1. Once you've configured the SDK correctly, your data populates the [RUM Explorer](https://docs.datadoghq.com/real_user_monitoring/explorer.md).

## Troubleshooting{% #troubleshooting %}

### Support for hybrid Electron applications{% #support-for-hybrid-electron-applications %}

The same-origin policy prevents tracking an application for the same session in which pages load from both local (`file://`) and remote (`http(s)://`).

This means that an application that uses Electron to embed a landing page, then later redirects the user to a website hosted on the Internet results in two sessions being created for that user - one for the embedded local files (`file://`) landing part of the application, and one for the remote part (`https://` files available on the internet). **Note**: Unminified stack traces are not available when monitoring Electron applications that load embedded local files where stack traces start with `file://`. To obtain unminified stack traces in this scenario, you must manually overwrite them using the [`beforeSend()` callback](https://docs.datadoghq.com/real_user_monitoring/application_monitoring/browser/advanced_configuration.md?tab=npm#enrich-and-control-rum-data).
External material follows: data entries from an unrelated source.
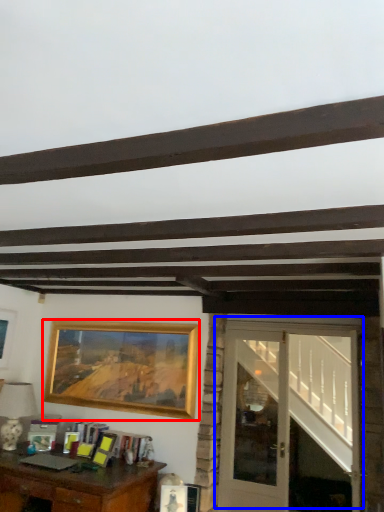 Question: Among these objects, which one is farthest to the camera, picture frame (highlighted by a red box) or door (highlighted by a blue box)?

Choices:
 (A) picture frame
 (B) door

Answer: (A) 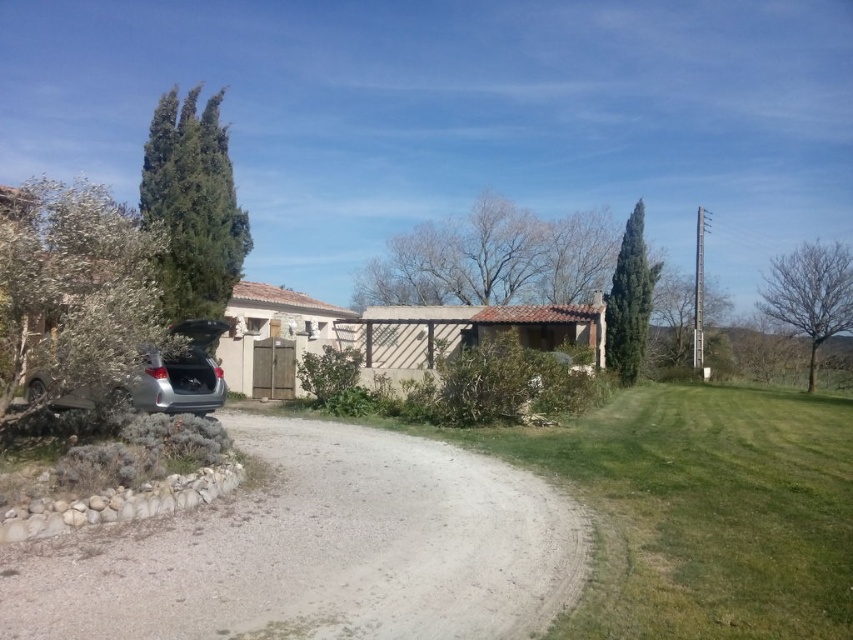 You are planning to park another car of the same size as the satin silver car at left on the gray gravel driveway at lower left. Can you determine if there is enough space based on the given information?

The gray gravel driveway at lower left might be wider than satin silver car at left, so there is a possibility that the driveway can accommodate another car of the same size, but the exact width is uncertain due to the comparative description.

You are standing at the entrance of the house and want to walk to the gray gravel driveway at lower left. Which direction should you head?

The gray gravel driveway at lower left is located at point (318, 550), so you should head towards the lower left direction to reach it.

You are a delivery person with a package that needs to be placed on the gray gravel driveway at lower left. You are currently standing next to the satin silver car at left. Can you walk directly to the driveway without stepping on the grass or the shrubs?

The gray gravel driveway at lower left and satin silver car at left are 2.64 meters apart, so yes, you can walk directly to the driveway without stepping on the grass or shrubs since the distance between them is sufficient for walking. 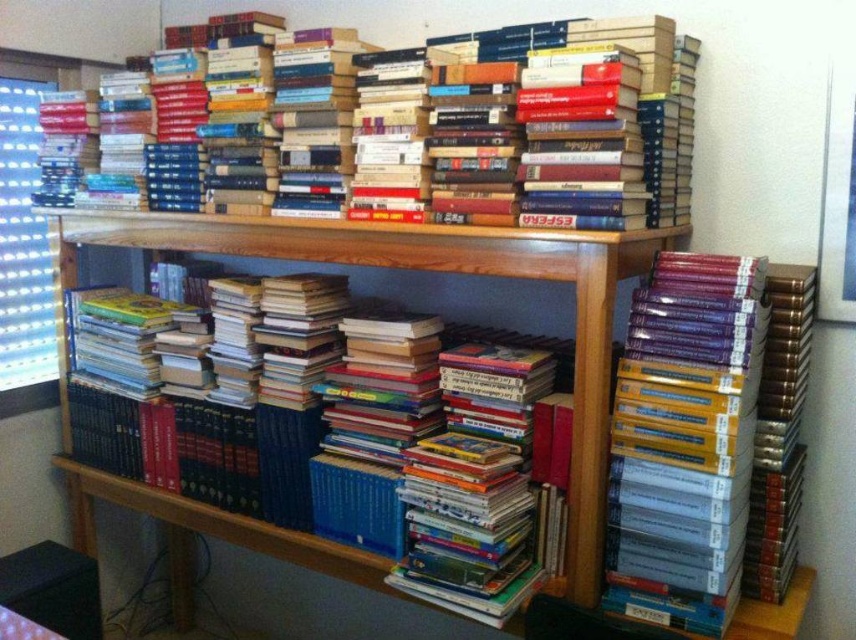 Question: From the image, what is the correct spatial relationship of hardcover books at upper center in relation to wooden bookshelf at center?

Choices:
 (A) left
 (B) right

Answer: (B)

Question: Among these objects, which one is farthest from the camera?

Choices:
 (A) hardcover books at upper center
 (B) wooden bookshelf at center

Answer: (A)

Question: Is hardcover books at upper center wider than wooden bookshelf at center?

Choices:
 (A) yes
 (B) no

Answer: (B)

Question: From the image, what is the correct spatial relationship of hardcover books at upper center in relation to wooden bookshelf at center?

Choices:
 (A) right
 (B) left

Answer: (A)

Question: Which point is farther to the camera?

Choices:
 (A) (522, 252)
 (B) (587, 129)

Answer: (A) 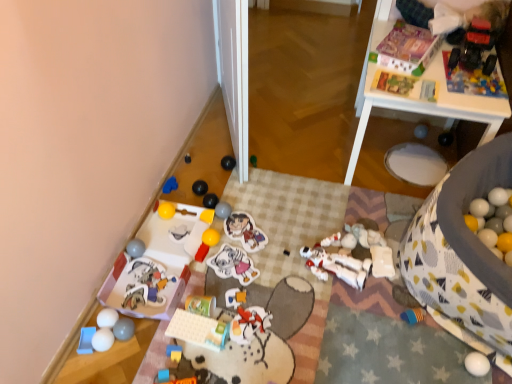 Find the location of a particular element. Image resolution: width=512 pixels, height=384 pixels. vacant space positioned to the left of rubber yellow block at lower center, the sixteenth toy when ordered from right to left is located at coordinates (148, 357). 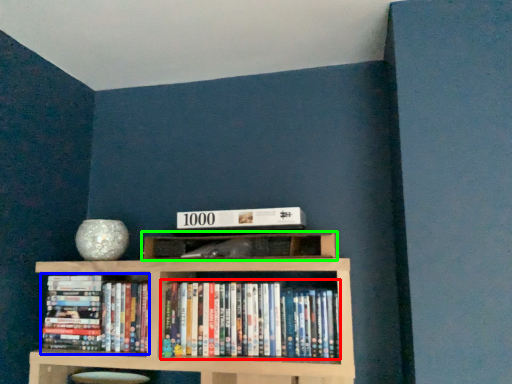 Question: Based on their relative distances, which object is farther from book (highlighted by a red box)? Choose from book (highlighted by a blue box) and shelf (highlighted by a green box).

Choices:
 (A) book
 (B) shelf

Answer: (A)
For further assistance, contact the [Datadog Support team](https://docs.datadoghq.com/help/).

### Short-lived sessions for instances with multiple windows at once{% #short-lived-sessions-for-instances-with-multiple-windows-at-once %}

An issue with local storage replication latency between windows can cause a short-lived session to be created (<1 second). To work around this, ensure multiple windows are created and initialized with a gap of more than 10 ms.